Milner M E, de la Monte S M, Moore G W, Hutchins G M

出版信息

J Pediatr Gastroenterol Nutr. 1986 May-Jun;5(3):359-64. doi: 10.1097/00005176-198605000-00004.

DOI:10.1097/00005176-198605000-00004
PMID:3723256
Abstract

A case-control study was performed to identify risk factors for developing and dying from necrotizing enterocolitis (NEC). Eighty-six infants observed at The Johns Hopkins Hospital who had clinical and/or pathological evidence of this disease during the past 10 years were studied. Birth weight matched autopsied control infants without NEC were also studied for comparison with the autopsied infants who died with NEC. Patients with NEC had a mean birth weight of 1,620 +/- 198 g, and those who died from NEC had even lower birth weights (1,418 +/- 109 g). The development of NEC was correlated with significantly higher frequencies of oral feeding (p less than 0.005) and septicemia (p less than 0.001).
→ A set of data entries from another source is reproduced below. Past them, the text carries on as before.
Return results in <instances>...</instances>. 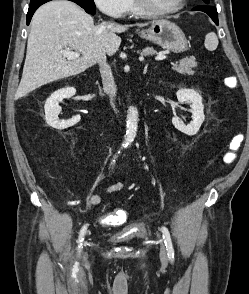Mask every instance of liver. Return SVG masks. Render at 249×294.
<instances>
[{
  "instance_id": "1",
  "label": "liver",
  "mask_w": 249,
  "mask_h": 294,
  "mask_svg": "<svg viewBox=\"0 0 249 294\" xmlns=\"http://www.w3.org/2000/svg\"><path fill=\"white\" fill-rule=\"evenodd\" d=\"M129 27L106 22L95 26L90 15L67 0L42 5L31 21L23 74L15 97L21 98L47 83L80 74L99 63L104 54L114 55L121 44L116 33ZM63 48H71L81 56L68 60L61 53Z\"/></svg>"
}]
</instances>
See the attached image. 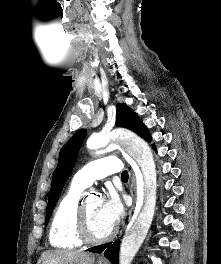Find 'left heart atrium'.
<instances>
[{
    "mask_svg": "<svg viewBox=\"0 0 221 264\" xmlns=\"http://www.w3.org/2000/svg\"><path fill=\"white\" fill-rule=\"evenodd\" d=\"M101 213L106 221L113 227L123 214V205L119 197L111 194L101 202Z\"/></svg>",
    "mask_w": 221,
    "mask_h": 264,
    "instance_id": "39dd6f15",
    "label": "left heart atrium"
}]
</instances>
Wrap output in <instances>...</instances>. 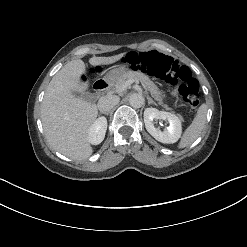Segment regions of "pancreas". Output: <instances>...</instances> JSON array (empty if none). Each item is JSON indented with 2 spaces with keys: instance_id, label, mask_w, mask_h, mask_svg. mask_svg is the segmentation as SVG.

Death with NEC was correlated with earlier onset and more extensive disease (both p less than 0.05), hypotension (p less than 0.001), septicemia (p less than 0.001), persistent respiratory distress (p less than 0.05), a patent ductus arteriosus (p less than 0.05), and lower 5-min Apgar scores (p less than 0.05). These findings suggest that NEC is caused by overwhelming hypotensive/ischemic injury to the intestines in association with enterosepticemia. Intestinal immaturity and oral feedings appear to be important predisposing factors in this condition.